Era l’85, molto tempo fa. Lui esordiva alla Parigi-Dakar con la Yamaha TT 600, io iniziavo a collaborare con Italia 1. Rischiò di vincere, il vicentino che veniva dal cross, i giornali ne parlarono molto, fu terzo assoluto. E allora si mosse anche la nostra tv, dall’86 arrivammo lì anche noi: gli italiani erano diventati protagonisti. Franco Picco non avrebbe mai vinto la gara più importante -ha vinto invece due edizioni del Rally dei Faraoni (fatto 21 volte!)- eppure era fortissimo e disposto a soffrire. Perché non ha mai vinto? Perché nella sua squadra si sorrideva troppo poco.

Credo che ridere faccia bene, credo soprattutto nella leggerezza. Non bisogna prendersi troppo sul serio. Fare bene le cose, questo sì, mettercela tutta, certo. Ma senza dimenticarsi di sorridere. Soprattutto nelle corse di moto. Nel team Yamaha dell’importatore italiano, invece, facce tirate, sempre. C’era uno sponsor importante, c’era una grande organizzazione sulle piste e sugli aerei, i piloti erano ottimi; dunque, non è che si poteva: vincere si doveva. E ogni imprevisto, ogni piccolo ritardo, diventava un dramma.

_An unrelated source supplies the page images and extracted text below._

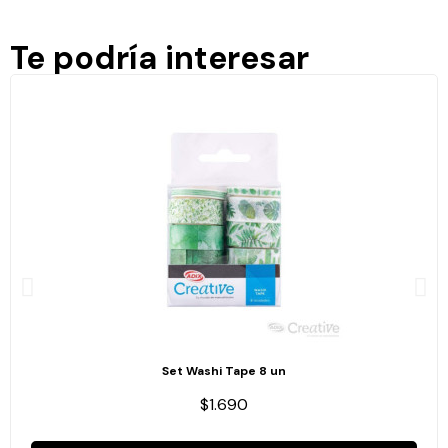
Te podría interesar
Set Washi Tape 8 un
$1.690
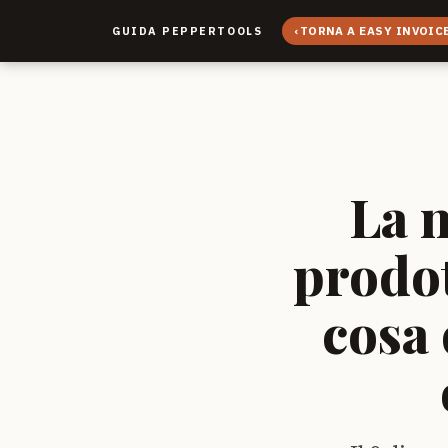
‹
TORNA A EASY INVOIC
GUIDA PEPPERTOOLS
La 
prodo
cosa 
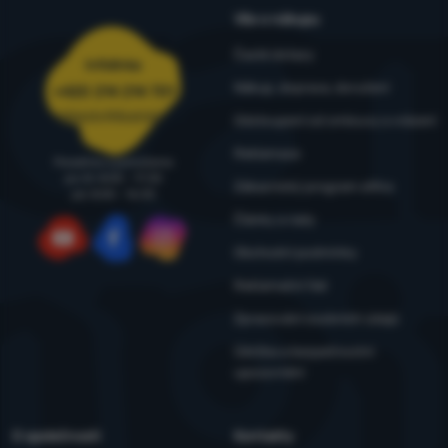
Vše o nákupu
Časté dotazy
Infolinka
Nákup, doprava, doručení
+420 214 214 701
objednavky@4camping.cz
Odstoupení od smlouvy a vrácení
Reklamace
Poradíme a pomůžeme
po-čt: 8:00 - 17:30
Zákaznický program eXtra
pá: 8:00 - 16:30
Články a rady
Obchodní podmínky
YouTube
Facebook
Instagram
Reklamační řád
Zpracování osobních údajů
Údržba a bezpečnostní
upozornění
O společnosti
Kontakty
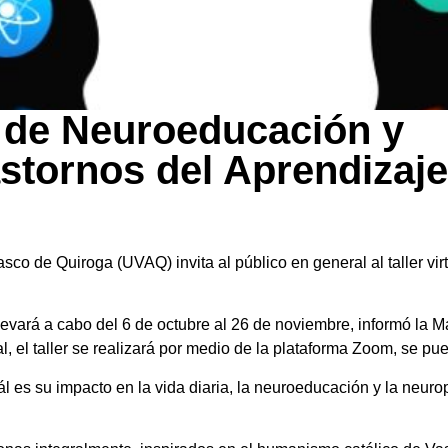
al de Neuroeducación y
stornos del Aprendizaje
o de Quiroga (UVAQ) invita al público en general al taller vi
llevará a cabo del 6 de octubre al 26 de noviembre, informó la 
l, el taller se realizará por medio de la plataforma Zoom, se p
 es su impacto en la vida diaria, la neuroeducación y la neuro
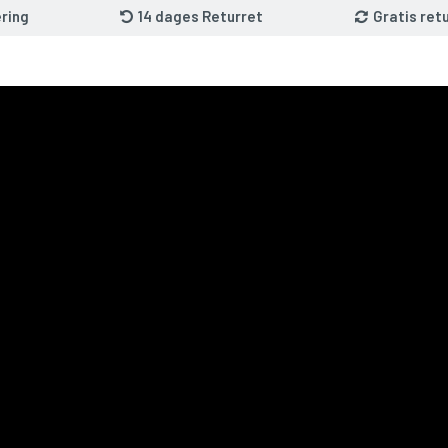
ring
14 dages Returret
Gratis ret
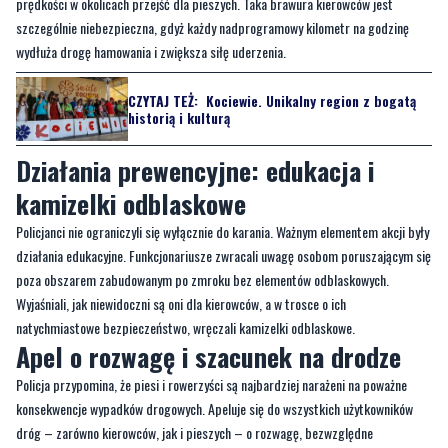
prędkości w okolicach przejść dla pieszych. Taka brawura kierowców jest
szczególnie niebezpieczna, gdyż każdy nadprogramowy kilometr na godzinę
wydłuża drogę hamowania i zwiększa siłę uderzenia.
CZYTAJ TEŻ:
Kociewie. Unikalny region z bogatą
historią i kulturą
Działania prewencyjne: edukacja i
kamizelki odblaskowe
Policjanci nie ograniczyli się wyłącznie do karania. Ważnym elementem akcji były
działania edukacyjne. Funkcjonariusze zwracali uwagę osobom poruszającym się
poza obszarem zabudowanym po zmroku bez elementów odblaskowych.
Wyjaśniali, jak niewidoczni są oni dla kierowców, a w trosce o ich
natychmiastowe bezpieczeństwo, wręczali kamizelki odblaskowe.
Apel o rozwagę i szacunek na drodze
Policja przypomina, że piesi i rowerzyści są najbardziej narażeni na poważne
konsekwencje wypadków drogowych. Apeluje się do wszystkich użytkowników
dróg – zarówno kierowców, jak i pieszych – o rozwagę, bezwzględne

Franco Picco ne soffriva. E non lo nascondeva. Andavo da loro a mangiare un piatto di spaghetti la sera (anche il cuoco era valido) e l’aria era così tesa che si tagliava col coltello. Beltramo mi diceva “vacci tu, a me passa l’appetito”. Ed è uno che ha sempre mangiato volentieri. Se Picco quel giorno non aveva vinto la speciale, trovavi un silenzio carico di tensione. Poi magari facevi un salto alla Honda Italia, o più avanti alla Cagiva per un grappino (dove ritrovavi Paolone), ed era tutto un altro mondo: battute, sfottò, risate a non finire. E, guarda caso, quelli vincevano molto di più.

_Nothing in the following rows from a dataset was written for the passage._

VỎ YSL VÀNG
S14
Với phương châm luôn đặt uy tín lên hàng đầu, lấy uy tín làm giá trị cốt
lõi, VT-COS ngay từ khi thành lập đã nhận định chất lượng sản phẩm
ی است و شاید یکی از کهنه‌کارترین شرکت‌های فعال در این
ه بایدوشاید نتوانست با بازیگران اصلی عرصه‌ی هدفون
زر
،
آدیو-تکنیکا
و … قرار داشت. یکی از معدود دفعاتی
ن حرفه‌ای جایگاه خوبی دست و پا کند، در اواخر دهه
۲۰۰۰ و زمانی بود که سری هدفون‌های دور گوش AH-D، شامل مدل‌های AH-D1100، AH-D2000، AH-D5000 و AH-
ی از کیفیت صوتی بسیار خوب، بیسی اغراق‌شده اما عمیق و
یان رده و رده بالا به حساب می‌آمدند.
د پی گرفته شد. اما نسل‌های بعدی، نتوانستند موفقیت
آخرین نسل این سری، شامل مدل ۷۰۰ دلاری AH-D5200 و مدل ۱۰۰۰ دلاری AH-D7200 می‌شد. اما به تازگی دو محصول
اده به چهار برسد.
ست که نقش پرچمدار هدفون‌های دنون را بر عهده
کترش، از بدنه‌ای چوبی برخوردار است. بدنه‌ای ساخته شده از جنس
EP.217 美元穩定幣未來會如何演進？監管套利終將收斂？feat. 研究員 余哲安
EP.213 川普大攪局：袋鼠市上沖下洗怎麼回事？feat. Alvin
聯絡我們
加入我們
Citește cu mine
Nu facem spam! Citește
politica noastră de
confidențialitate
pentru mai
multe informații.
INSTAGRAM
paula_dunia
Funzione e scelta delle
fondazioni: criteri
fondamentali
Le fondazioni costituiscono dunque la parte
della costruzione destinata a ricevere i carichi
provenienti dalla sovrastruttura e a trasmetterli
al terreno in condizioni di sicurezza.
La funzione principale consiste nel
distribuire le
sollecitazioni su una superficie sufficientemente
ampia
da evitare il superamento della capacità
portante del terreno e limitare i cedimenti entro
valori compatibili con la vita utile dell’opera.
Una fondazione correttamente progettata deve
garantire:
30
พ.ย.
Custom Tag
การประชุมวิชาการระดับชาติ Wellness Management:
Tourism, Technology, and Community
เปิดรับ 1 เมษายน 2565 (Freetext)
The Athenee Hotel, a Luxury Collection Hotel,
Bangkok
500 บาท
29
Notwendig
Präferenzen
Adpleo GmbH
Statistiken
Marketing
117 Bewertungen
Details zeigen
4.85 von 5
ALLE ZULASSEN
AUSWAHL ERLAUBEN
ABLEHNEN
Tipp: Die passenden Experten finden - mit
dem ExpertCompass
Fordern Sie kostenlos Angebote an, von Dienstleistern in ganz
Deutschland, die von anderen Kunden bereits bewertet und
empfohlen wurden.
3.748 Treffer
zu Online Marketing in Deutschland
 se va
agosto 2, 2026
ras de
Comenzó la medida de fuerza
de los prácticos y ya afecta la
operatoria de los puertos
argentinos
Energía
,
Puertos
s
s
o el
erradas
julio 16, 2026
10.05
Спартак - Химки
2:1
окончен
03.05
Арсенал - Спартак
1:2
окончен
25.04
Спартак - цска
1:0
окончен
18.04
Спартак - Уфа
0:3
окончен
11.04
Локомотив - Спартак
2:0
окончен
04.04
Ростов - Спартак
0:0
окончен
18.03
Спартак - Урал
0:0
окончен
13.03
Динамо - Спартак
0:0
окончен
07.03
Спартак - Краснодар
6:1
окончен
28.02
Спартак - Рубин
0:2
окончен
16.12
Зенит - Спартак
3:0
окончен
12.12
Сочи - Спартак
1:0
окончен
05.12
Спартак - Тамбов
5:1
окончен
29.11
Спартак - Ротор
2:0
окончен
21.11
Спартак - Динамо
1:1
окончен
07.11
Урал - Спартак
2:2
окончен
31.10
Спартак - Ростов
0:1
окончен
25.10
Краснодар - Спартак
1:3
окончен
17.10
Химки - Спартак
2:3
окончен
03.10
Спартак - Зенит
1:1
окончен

Adesso Franco Picco corre con un altro obbiettivo: guidare un gruppetto di motociclisti, cinque piloti sulle WR450F, e far bene senza strafare. Però sono sicuro che se gli capiterà l’occasione darà tutto il gas che ha. Quelle nove edizioni della gara fatte da motociclista (altre 8 con auto e camion) gli sono rimaste sullo stomaco. Poteva vincere almeno un paio di Parigi-Dakar, se soltanto qualcuno intorno a lui avesse saputo ridere. Forza Picco, io tifo per te.